Tyfud@lemmy.one · edit-2 2 years ago

I work in this field a good bit, and you’re largely correct. That’s a great analogy of trying to remove salt from a stew. The only issue with that analogy is that that’s technically possible still by distilling the stew and recovering the salt. Even though it would destroy the stew.

At the point that pii data is in the model, it’s fully baked. It’d be like trying to get the eggs out of a baked cake. The chemical composition has changed into something else completely.

That’s how building a model works today. Like baking a cake.

I’m order to remove or even identify pii data in ML models or LLMs today, we’d need a whole new way of baking a cake that would keep the eggs separate from the cake until just before you tried to take a bite out of it. The tools today don’t allow you to do anything like that. They bake you a complete cake.

Fushuan [he/him]@lemm.ee · 2 years ago

Something to take in mind is that yes, they would need to retrain the models from zero, but if they did it in any kind of basic decent method they should have backups and versions of the data they used to train and they would need to retrain everything with a subset of the original data. Then, the optimizations they have already applied to the system should be able to be reapplied in the same manner and the product should be somewhat similar. Another thing would be to design a de training process, where you generate an input from the “must be deleted” input that when trained acts as some sort of “negative input” and the model ends up in the same place it would have ended up if it were not trained with the “must be deleted” data.

I bet you that if governments act harsh enough tech companies will develop some sort of “negative training”.

In the end this is a solvable math optimization problem, what input do I need to feed the already trained model for it to become the equivalent model it would be if trained without the requested data.

We could even create an ML model that computes a “good enough negative input” from several examples, since testing the quality of the results is quite simple, and we can train it with several trained model examples. This model would be fed with a base model, some input data and another base model trained without that data.

All in all, AI companies will tell you that this is very hard because they would essentially be investing hours and development to create a tool that makes their model worse instead of better, so expect a lot of pushback.

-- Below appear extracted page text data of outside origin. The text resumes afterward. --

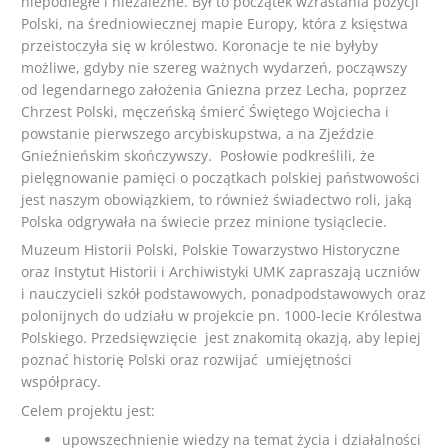
niepodległe i niezależne. Był to początek wzrastania pozycji
Polski, na średniowiecznej mapie Europy, która z księstwa
przeistoczyła się w królestwo. Koronacje te nie byłyby
możliwe, gdyby nie szereg ważnych wydarzeń, począwszy
od legendarnego założenia Gniezna przez Lecha, poprzez
Chrzest Polski, męczeńską śmierć Świętego Wojciecha i
powstanie pierwszego arcybiskupstwa, a na Zjeździe
Gnieźnieńskim skończywszy. Posłowie podkreślili, że
pielęgnowanie pamięci o początkach polskiej państwowości
jest naszym obowiązkiem, to również świadectwo roli, jaką
Polska odgrywała na świecie przez minione tysiąclecie.
Muzeum Historii Polski, Polskie Towarzystwo Historyczne
oraz Instytut Historii i Archiwistyki UMK zapraszają uczniów
i nauczycieli szkół podstawowych, ponadpodstawowych oraz
polonijnych do udziału w projekcie pn. 1000-lecie Królestwa
Polskiego. Przedsięwzięcie jest znakomitą okazją, aby lepiej
poznać historię Polski oraz rozwijać umiejętności
współpracy.
Celem projektu jest:
upowszechnienie wiedzy na temat życia i działalności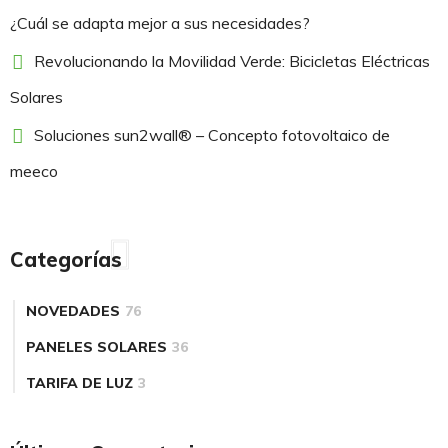
¿Cuál se adapta mejor a sus necesidades?
Revolucionando la Movilidad Verde: Bicicletas Eléctricas
Solares
Soluciones sun2wall® – Concepto fotovoltaico de
meeco
Categorías
NOVEDADES
76
PANELES SOLARES
36
TARIFA DE LUZ
3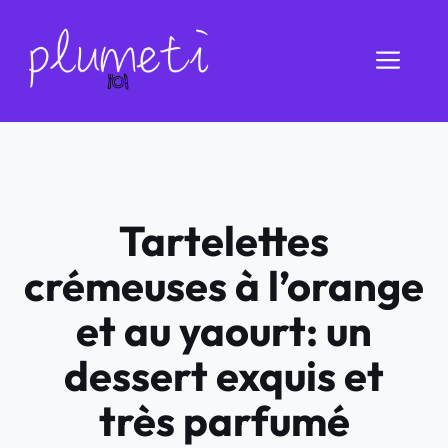
Aller
au
Men
contenu
Tartelettes
crémeuses à l’orange
et au yaourt: un
dessert exquis et
très parfumé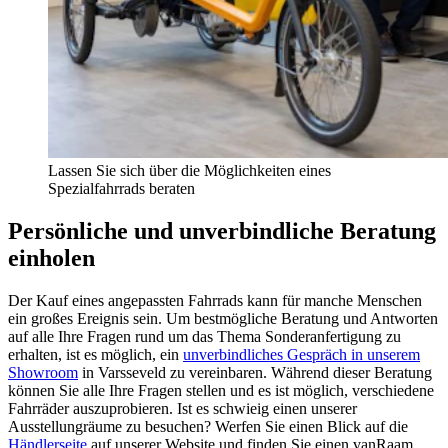
Lassen Sie sich über die Möglichkeiten eines
Spezialfahrrads beraten
Persönliche und unverbindliche Beratung
einholen
Der Kauf eines angepassten Fahrrads kann für manche Menschen
ein großes Ereignis sein. Um bestmögliche Beratung und Antworten
auf alle Ihre Fragen rund um das Thema Sonderanfertigung zu
erhalten, ist es möglich, ein
unverbindliches Gespräch in unserem
Showroom
in Varsseveld zu vereinbaren. Während dieser Beratung
können Sie alle Ihre Fragen stellen und es ist möglich, verschiedene
Fahrräder auszuprobieren. Ist es schwieig einen unserer
Ausstellungräume zu besuchen? Werfen Sie einen Blick auf die
Händlerseite
auf unserer Website und finden Sie einen vanRaam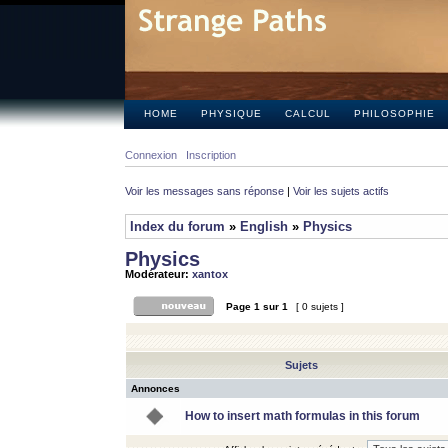
HOME
PHYSIQUE
CALCUL
PHILOSOPHIE
Connexion
Inscription
Voir les messages sans réponse
|
Voir les sujets actifs
Index du forum
»
English
»
Physics
Physics
Modérateur:
xantox
Page
1
sur
1
[ 0 sujets ]
Sujets
Annonces
How to insert math formulas in this forum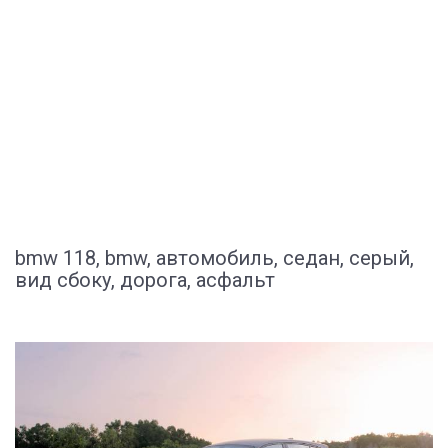
bmw 118, bmw, автомобиль, седан, серый,
вид сбоку, дорога, асфальт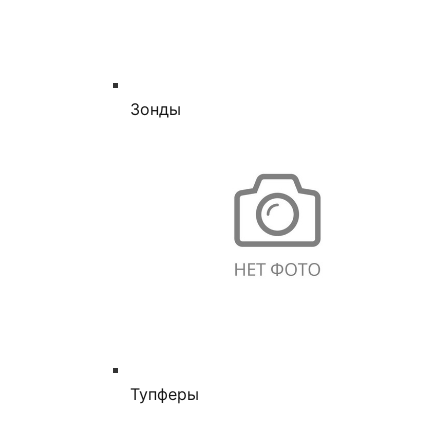
Зонды
Тупферы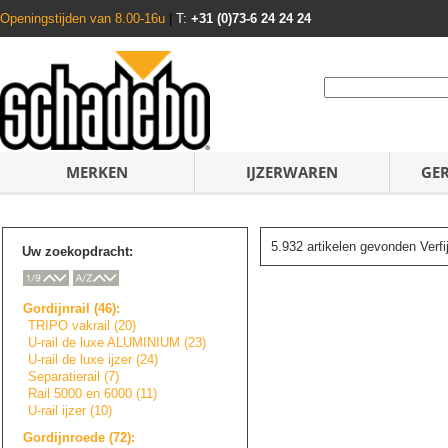
Openingstijden van 8.00-16u
|
T:
+31 (0)73-6 24 24 24
MERKEN
IJZERWAREN
GE
5.932 artikelen gevonden Verf
Uw zoekopdracht:
Gordijnrail (46):
TRIPO vakrail (20)
U-rail de luxe ALUMINIUM (23)
U-rail de luxe ijzer (24)
Separatierail (7)
Rail 5000 en 6000 (11)
U-rail ijzer (10)
Gordijnroede (72):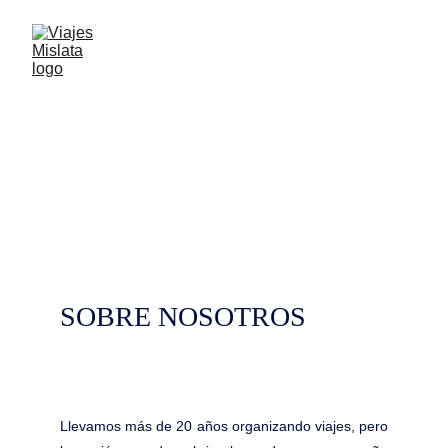
CONÓCENOS
SOBRE NOSOTROS
Llevamos más de 20 años organizando viajes, pero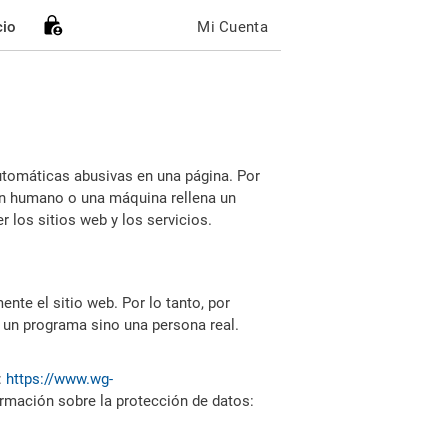
cio
Mi Cuenta
utomáticas abusivas en una página. Por
i un humano o una máquina rellena un
 los sitios web y los servicios.
nte el sitio web. Por lo tanto, por
 un programa sino una persona real.
:
https://www.wg-
ormación sobre la protección de datos: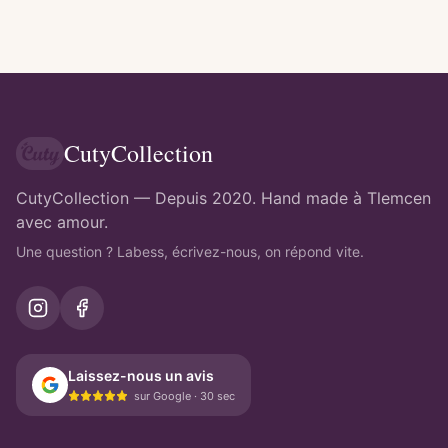
CutyCollection
CutyCollection — Depuis 2020. Hand made à Tlemcen
avec amour.
Une question ? Labess, écrivez-nous, on répond vite.
Laissez-nous un avis
sur Google · 30 sec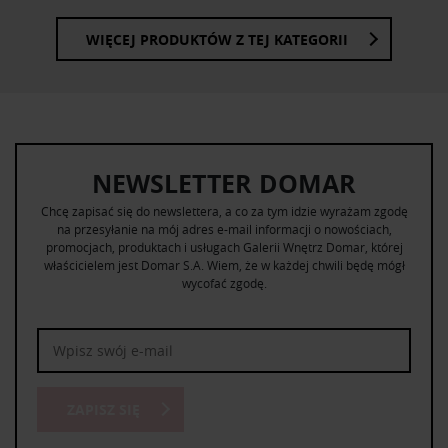
WIĘCEJ PRODUKTÓW Z TEJ KATEGORII
NEWSLETTER DOMAR
Chcę zapisać się do newslettera, a co za tym idzie wyrażam zgodę
na przesyłanie na mój adres e-mail informacji o nowościach,
promocjach, produktach i usługach Galerii Wnętrz Domar, której
właścicielem jest Domar S.A. Wiem, że w każdej chwili będę mógł
wycofać zgodę.
ZAPISZ SIĘ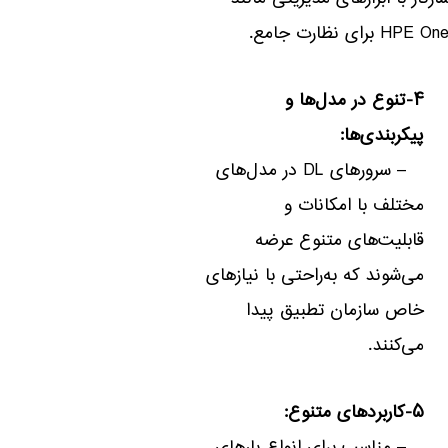
H برای نظارت جامع.
۴-تنوع در مدل‌ها و
پیکربندی‌ها:
– سرورهای DL در مدل‌های
مختلف با امکانات و
قابلیت‌های متنوع عرضه
می‌شوند که به‌راحتی با نیازهای
خاص سازمان تطبیق پیدا
می‌کنند.
۵-کاربردهای متنوع: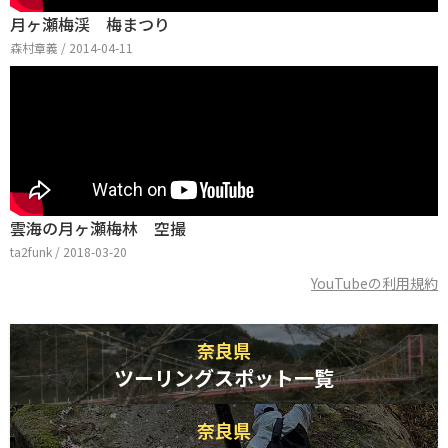
月ヶ瀬梅渓 梅まつり
森村章義 / 2014-04-11
雲海の月ヶ瀬梅林 空撮
ta2funk / 2018-03-20
YouTubeの利用規約
奈良県
ツーリングスポット一覧
奈良県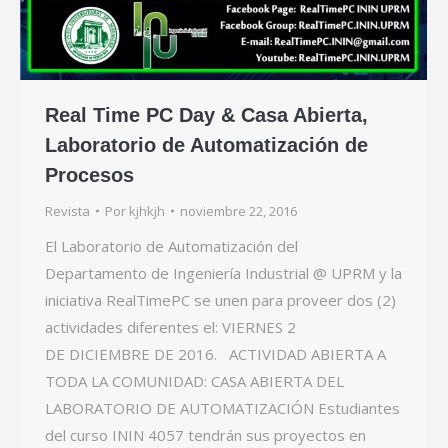
Real Time PC Day & Casa Abierta,
Laboratorio de Automatización de
Procesos
Revista
Por
kjhkjh
noviembre 22, 2016
El Laboratorio de Automatización del
Departamento de Ingeniería Industrial @ UPRM y la
iniciativa RealTimePC se unen para proveer dos (2)
actividades diferentes el: VIERNES 2
DE DICIEMBRE DE 2016. ACTIVIDAD ABIERTA A
TODA LA COMUNIDAD: CASA ABIERTA DEL
LABORATORIO DE AUTOMATIZACIÓN Estudiantes
del curso ININ 4057 tendrán sus proyectos en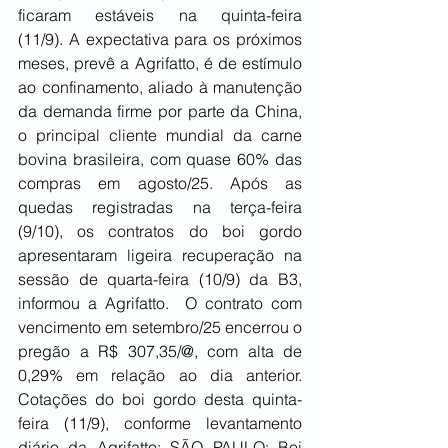
ficaram estáveis na quinta-feira 
(11/9). A expectativa para os próximos 
meses, prevê a Agrifatto, é de estímulo 
ao confinamento, aliado à manutenção 
da demanda firme por parte da China, 
o principal cliente mundial da carne 
bovina brasileira, com quase 60% das 
compras em agosto/25. Após as 
quedas registradas na terça-feira 
(9/10), os contratos do boi gordo 
apresentaram ligeira recuperação na 
sessão de quarta-feira (10/9) da B3, 
informou a Agrifatto.  O contrato com 
vencimento em setembro/25 encerrou o 
pregão a R$ 307,35/@, com alta de 
0,29% em relação ao dia anterior. 
Cotações do boi gordo desta quinta-
feira (11/9), conforme levantamento 
diário da Agrifatto: SÃO PAULO: Boi 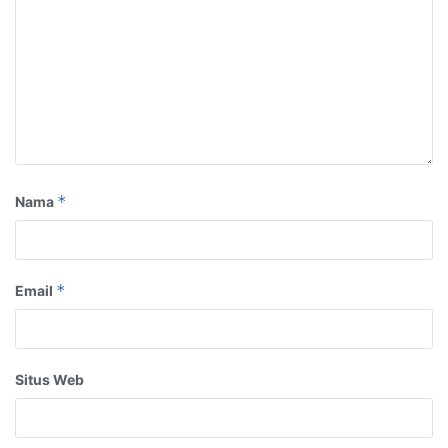
*
Nama
*
Email
Situs Web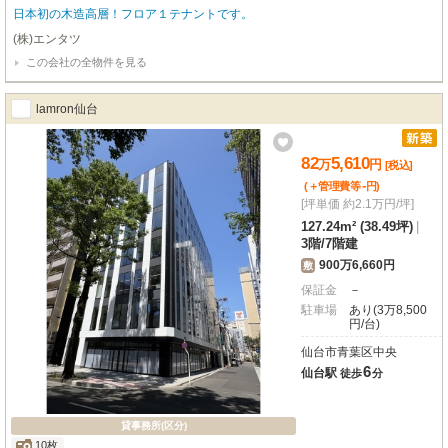
日本初の木造高層！フロア１テナントです。
(株)エンタツ
この会社の全物件を見る
lamron仙台
82
5,610
万
円
[税込]
-
(＋管理費等
円
)
[坪単価 約2.1万円/坪]
127.24m² (38.49坪)
|
3階
/
7階建
900万6,660円
敷
保証金
－
駐車場
あり(3万8,500
円/台)
仙台市青葉区中央
6
仙台駅
徒歩
分
貸事務所(区分)
10枚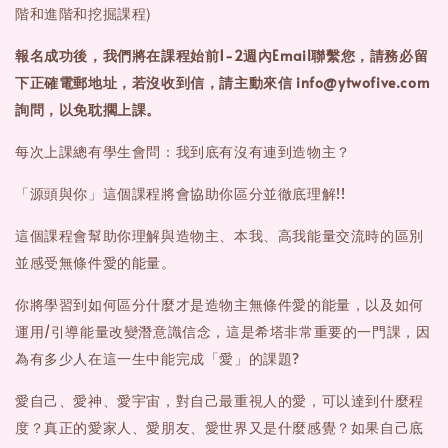
階和進階和挖掘課程)
報名成功後，我們將在課程始前1-2週內Email聯繫您，請務必留
下正確電郵地址，
若沒收到信，請主動來信 info@ytwofive.com
詢問，以免耽擱上課。
每次上課總有學生會問：我到底有沒有連到造物主？
「源頭與你」這個課程將會協助你區分並徹底理解!!
這個課程會幫助你理解與造物主、本我、高我能量交流時的區別
並感受無條件愛的能量。
你將學習到如何區分什麼才是造物主無條件愛的能量，以及如何
運用/引導能量改變潛意識信念，這是希塔非常重要的一門課，因
為有多少人在這一生中能完成「愛」的課題?
愛自己、愛神、愛宇宙，對自己最重視人的愛，可以達到什麼程
度？真正的愛家人、愛朋友、愛世界又是什麼感覺？如果自己底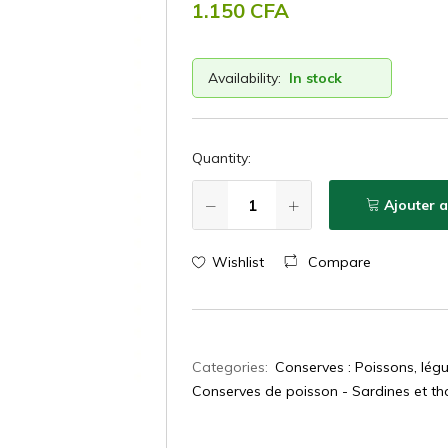
1.150
CFA
Availability:
In stock
Quantity:
Ajouter 
Wishlist
Compare
Categories:
Conserves : Poissons, lég
Conserves de poisson - Sardines et th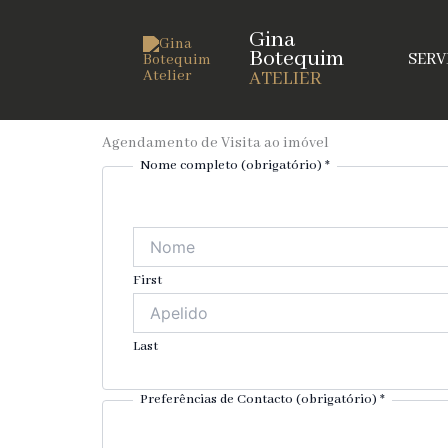
Skip
Gina
to
Botequim
SERV
content
ATELIER
Agendamento de Visita ao imóvel
Nome completo (obrigatório)
*
First
Last
Preferências de Contacto (obrigatório)
*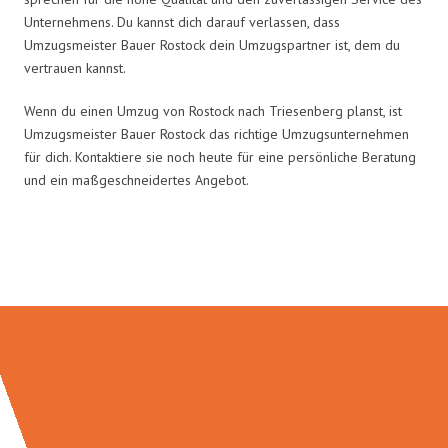
Unternehmens. Du kannst dich darauf verlassen, dass
Umzugsmeister Bauer Rostock dein Umzugspartner ist, dem du
vertrauen kannst.
Wenn du einen Umzug von Rostock nach Triesenberg planst, ist
Umzugsmeister Bauer Rostock das richtige Umzugsunternehmen
für dich. Kontaktiere sie noch heute für eine persönliche Beratung
und ein maßgeschneidertes Angebot.
Umzugsmeister Bauer in Zahlen: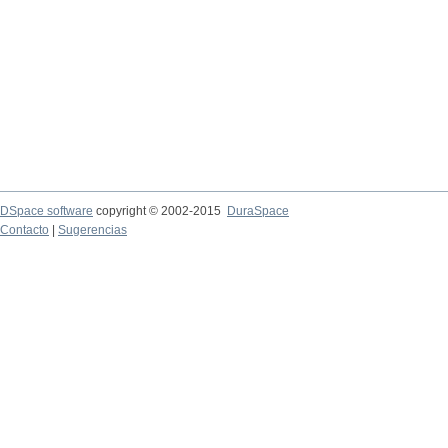
DSpace software
copyright © 2002-2015
DuraSpace
Contacto
|
Sugerencias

Zeth0s@lemmy.world · edit-2 2 years ago

It’s actually a pretty normal thing in law. Laws are created with common sense in mind and compromises.

Currently EU laws do not cover generative AI. Now EU needs to decide how to deal with it. If consider it as a “lossy compressed database”, trying to enforce a variation of gdpr with added fuzziness, or do something else

Alien Nathan Edward@lemm.ee · 2 years ago

I just saw an article that said that ISPs are trying to whine their way out of listing the fees they charge because it’s too hard. Which is wild because they certainly know what I owe them after I sign the contract, but somehow it’s just impossible for them to determine right up until the moment that I’m obligated to pay it.

garyyo@lemmy.world · 2 years ago

Always has been. The laws are there to incentivize good behavior, but when the cost of complying is larger than the projected cost of not complying they will ignore it and deal with the consequences. For us regular folk we generally can’t afford to not comply (except for all the low stakes laws that you break on a day to day basis), but when you have money to burn and a lot is at stake, the decision becomes more complicated.

The tech part of that is that we don’t really even know if removing data from these sorts of model is possible in the first place. The only way to remove it is to throw away the old one and make a new one (aka retraining the model) without the offending data. This is similar to how you can’t get a person to forget something without some really drastic measures, even then how do you know they forgot it, that information may still be used to inform their decisions, they might just not be aware of it or feign ignorance. Only real way to be sure is to scrap the person. Given how insanely costly it can be to retrain a model, the laws start looking like “necessary operating costs” instead of absolute rules.